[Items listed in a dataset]
*** Begin section ***

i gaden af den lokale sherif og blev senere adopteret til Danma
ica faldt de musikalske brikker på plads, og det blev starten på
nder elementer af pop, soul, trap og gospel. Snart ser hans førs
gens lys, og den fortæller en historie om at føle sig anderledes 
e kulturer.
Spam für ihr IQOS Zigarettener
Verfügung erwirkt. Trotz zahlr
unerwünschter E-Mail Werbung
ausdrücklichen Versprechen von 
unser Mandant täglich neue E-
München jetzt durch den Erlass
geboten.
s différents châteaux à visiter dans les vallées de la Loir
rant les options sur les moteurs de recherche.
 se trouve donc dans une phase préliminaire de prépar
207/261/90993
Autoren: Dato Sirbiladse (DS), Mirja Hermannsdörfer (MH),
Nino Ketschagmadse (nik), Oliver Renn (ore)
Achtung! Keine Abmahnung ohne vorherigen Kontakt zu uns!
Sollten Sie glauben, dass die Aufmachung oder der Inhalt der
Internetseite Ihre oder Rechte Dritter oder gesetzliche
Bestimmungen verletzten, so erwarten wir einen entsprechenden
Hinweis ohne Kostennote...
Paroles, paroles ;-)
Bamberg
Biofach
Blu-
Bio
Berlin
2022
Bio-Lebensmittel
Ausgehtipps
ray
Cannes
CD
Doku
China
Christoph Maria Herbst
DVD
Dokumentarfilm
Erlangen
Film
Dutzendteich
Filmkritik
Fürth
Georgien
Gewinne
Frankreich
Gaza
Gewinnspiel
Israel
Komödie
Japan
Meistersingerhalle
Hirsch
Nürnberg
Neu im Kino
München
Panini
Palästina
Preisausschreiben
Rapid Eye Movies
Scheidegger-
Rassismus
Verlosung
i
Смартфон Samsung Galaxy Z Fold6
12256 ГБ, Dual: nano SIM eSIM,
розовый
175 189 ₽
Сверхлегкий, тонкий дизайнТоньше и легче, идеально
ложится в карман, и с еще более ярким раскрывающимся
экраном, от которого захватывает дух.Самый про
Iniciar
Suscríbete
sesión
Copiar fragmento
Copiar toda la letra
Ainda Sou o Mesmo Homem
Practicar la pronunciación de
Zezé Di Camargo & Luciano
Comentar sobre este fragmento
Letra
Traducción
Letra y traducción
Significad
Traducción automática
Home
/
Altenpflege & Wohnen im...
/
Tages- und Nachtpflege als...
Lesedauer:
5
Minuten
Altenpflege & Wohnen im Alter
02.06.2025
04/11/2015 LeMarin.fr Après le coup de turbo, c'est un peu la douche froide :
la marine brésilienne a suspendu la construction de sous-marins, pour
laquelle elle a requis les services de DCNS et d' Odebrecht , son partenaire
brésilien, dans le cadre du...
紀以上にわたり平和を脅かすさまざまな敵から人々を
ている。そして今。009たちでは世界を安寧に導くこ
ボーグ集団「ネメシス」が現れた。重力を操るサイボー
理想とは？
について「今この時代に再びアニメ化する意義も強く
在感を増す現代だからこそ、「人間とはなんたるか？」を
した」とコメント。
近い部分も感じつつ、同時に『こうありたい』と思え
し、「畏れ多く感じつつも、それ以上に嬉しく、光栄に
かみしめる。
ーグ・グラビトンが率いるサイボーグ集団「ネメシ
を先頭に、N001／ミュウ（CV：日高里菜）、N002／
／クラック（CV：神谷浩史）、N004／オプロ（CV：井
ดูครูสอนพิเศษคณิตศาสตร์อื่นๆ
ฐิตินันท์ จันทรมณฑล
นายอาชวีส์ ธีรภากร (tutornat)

*** End section ***

_REQUIRED ACTION_
Every entry should be retyped exactly as it appears.

_WRITTEN RESPONSE_
i gaden af den lokale sherif og blev senere adopteret til Danma
ica faldt de musikalske brikker på plads, og det blev starten på
nder elementer af pop, soul, trap og gospel. Snart ser hans førs
gens lys, og den fortæller en historie om at føle sig anderledes 
e kulturer.
Spam für ihr IQOS Zigarettener
Verfügung erwirkt. Trotz zahlr
unerwünschter E-Mail Werbung
ausdrücklichen Versprechen von 
unser Mandant täglich neue E-
München jetzt durch den Erlass
geboten.
s différents châteaux à visiter dans les vallées de la Loir
rant les options sur les moteurs de recherche.
 se trouve donc dans une phase préliminaire de prépar
207/261/90993
Autoren: Dato Sirbiladse (DS), Mirja Hermannsdörfer (MH),
Nino Ketschagmadse (nik), Oliver Renn (ore)
Achtung! Keine Abmahnung ohne vorherigen Kontakt zu uns!
Sollten Sie glauben, dass die Aufmachung oder der Inhalt der
Internetseite Ihre oder Rechte Dritter oder gesetzliche
Bestimmungen verletzten, so erwarten wir einen entsprechenden
Hinweis ohne Kostennote...
Paroles, paroles ;-)
Bamberg
Biofach
Blu-
Bio
Berlin
2022
Bio-Lebensmittel
Ausgehtipps
ray
Cannes
CD
Doku
China
Christoph Maria Herbst
DVD
Dokumentarfilm
Erlangen
Film
Dutzendteich
Filmkritik
Fürth
Georgien
Gewinne
Frankreich
Gaza
Gewinnspiel
Israel
Komödie
Japan
Meistersingerhalle
Hirsch
Nürnberg
Neu im Kino
München
Panini
Palästina
Preisausschreiben
Rapid Eye Movies
Scheidegger-
Rassismus
Verlosung
i
Смартфон Samsung Galaxy Z Fold6
12256 ГБ, Dual: nano SIM eSIM,
розовый
175 189 ₽
Сверхлегкий, тонкий дизайнТоньше и легче, идеально
ложится в карман, и с еще более ярким раскрывающимся
экраном, от которого захватывает дух.Самый про
Iniciar
Suscríbete
sesión
Copiar fragmento
Copiar toda la letra
Ainda Sou o Mesmo Homem
Practicar la pronunciación de
Zezé Di Camargo & Luciano
Comentar sobre este fragmento
Letra
Traducción
Letra y traducción
Significad
Traducción automática
Home
/
Altenpflege & Wohnen im...
/
Tages- und Nachtpflege als...
Lesedauer:
5
Minuten
Altenpflege & Wohnen im Alter
02.06.2025
04/11/2015 LeMarin.fr Après le coup de turbo, c'est un peu la douche froide :
la marine brésilienne a suspendu la construction de sous-marins, pour
laquelle elle a requis les services de DCNS et d' Odebrecht , son partenaire
brésilien, dans le cadre du...
紀以上にわたり平和を脅かすさまざまな敵から人々を
ている。そして今。009たちでは世界を安寧に導くこ
ボーグ集団「ネメシス」が現れた。重力を操るサイボー
理想とは？
について「今この時代に再びアニメ化する意義も強く
在感を増す現代だからこそ、「人間とはなんたるか？」を
した」とコメント。
近い部分も感じつつ、同時に『こうありたい』と思え
し、「畏れ多く感じつつも、それ以上に嬉しく、光栄に
かみしめる。
ーグ・グラビトンが率いるサイボーグ集団「ネメシ
を先頭に、N001／ミュウ（CV：日高里菜）、N002／
／クラック（CV：神谷浩史）、N004／オプロ（CV：井
ดูครูสอนพิเศษคณิตศาสตร์อื่นๆ
ฐิตินันท์ จันทรมณฑล
นายอาชวีส์ ธีรภากร (tutornat)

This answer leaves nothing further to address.